Mom Begs Parents to Become Aware After Toddler Dies of Undiagnosed Diabetes

May 2, 2020 Updated: May 2, 2020

A Missouri mother lived through every parent’s worst nightmare when her 2-year-old daughter passed away. The brave mother now bears the pain of retelling her story in the hope that the loss of her child may save the lives of others.

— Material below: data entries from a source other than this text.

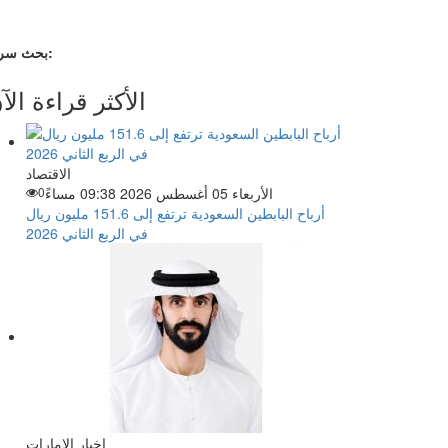
بحث سريع:
الأكثر قراءة الآ
الاقتصاد
الأربعاء 05 أغسطس 2026 09:38 مساءً
0
أرباح البابطين السعودية ترتفع إلى 151.6 مليون ريال
في الربع الثاني 2026
اخبار الإمارات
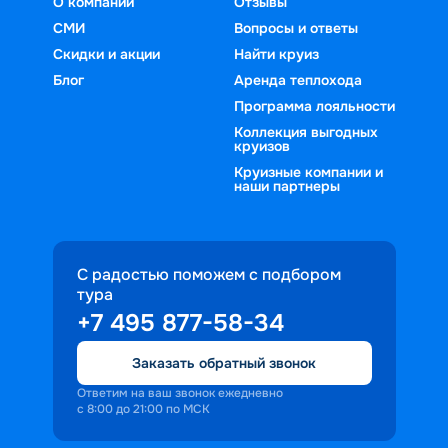
О компании
Отзывы
путешественника.
СМИ
Вопросы и ответы
Скидки и акции
Найти круиз
Блог
Аренда теплохода
Программа лояльности
Коллекция выгодных
круизов
Круизные компании и
наши партнеры
С радостью поможем с подбором
тура
+7 495 877-58-34
Заказать обратный звонок
Ответим на ваш звонок ежедневно
с 8:00 до 21:00 по МСК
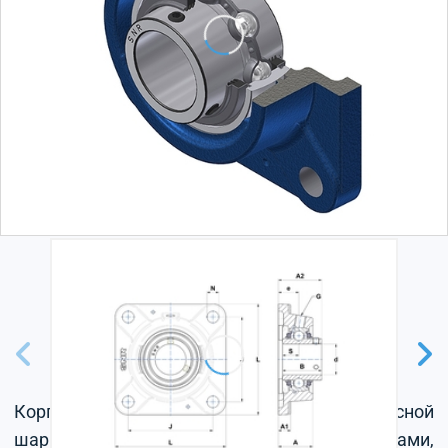
Корпус из серого чугуна, радиальный корпусной
шарикоподшипник с установочными винтами,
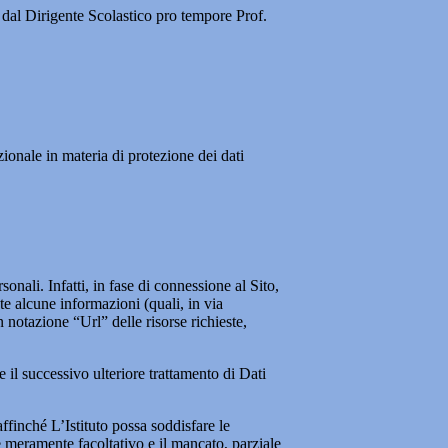
 dal Dirigente Scolastico pro tempore Prof.
ionale in materia di protezione dei dati
onali. Infatti, in fase di connessione al Sito,
e alcune informazioni (quali, in via
 notazione “Url” delle risorse richieste,
 il successivo ulteriore trattamento di Dati
affinché L’Istituto possa soddisfare le
è meramente facoltativo e il mancato, parziale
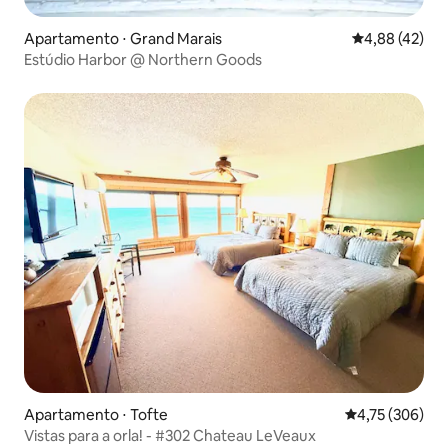
Apartamento ⋅ Grand Marais
4,88 de uma a
4,88 (42)
Estúdio Harbor @ Northern Goods
Apartamento ⋅ Tofte
4,75 de uma av
4,75 (306)
Vistas para a orla! - #302 Chateau LeVeaux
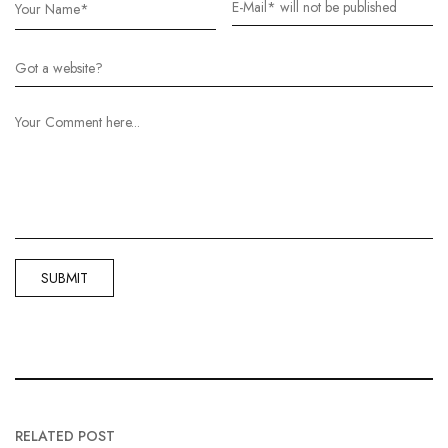
RELATED POST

Sierra Greenlee’s daughter, Arya, passed away on March 22, 2018, from undiagnosed Type 1 diabetes, a condition that is not routinely tested for in preschool-aged children. After her daughter’s passing, Sierra made the brave decision to share her story of loss on social media in order to help raise awareness of the potentially deadly disease.

Epoch Times Photo
(Courtesy of Sierra Greenlee)

“I have avoided this post for a while,” the mom from Kansas posted on Facebook. “I would like to share with you the worst night of my life. Not because I want your pity, but because I would like to inform you on an issue that is very important and no one really thinks about.”

The early hours of March 22, 2018, were like any other, Sierra said. She finished work and headed to pick up her daughter from Arya’s father’s house but arrived into a scene of panic: the babysitter was holding Arya, and the toddler wasn’t breathing.

“I ran her back inside and laid her down and started CPR on her little limp body,” Sierra wrote. “In my head I knew I needed to remain calm but I couldn’t.” Shortly thereafter, medics arrived and took over.

Epoch Times Photo
(Courtesy of Sierra Greenlee)

“For the next hour while they tried desperately to bring me back my baby, I called my parents and her dad,” Sierra wrote. “I paced, I cried, I prayed. At times I felt like an outsider watching this awful event unfold.”

The medics battled to revive Arya for an hour before the little girl and her mother were transported to hospital. It was there that Sierra received the devastating news that would change her world forever. The doctors told her that they did everything they could, but unfortunately, they were “unable to revive her, and she did not survive.”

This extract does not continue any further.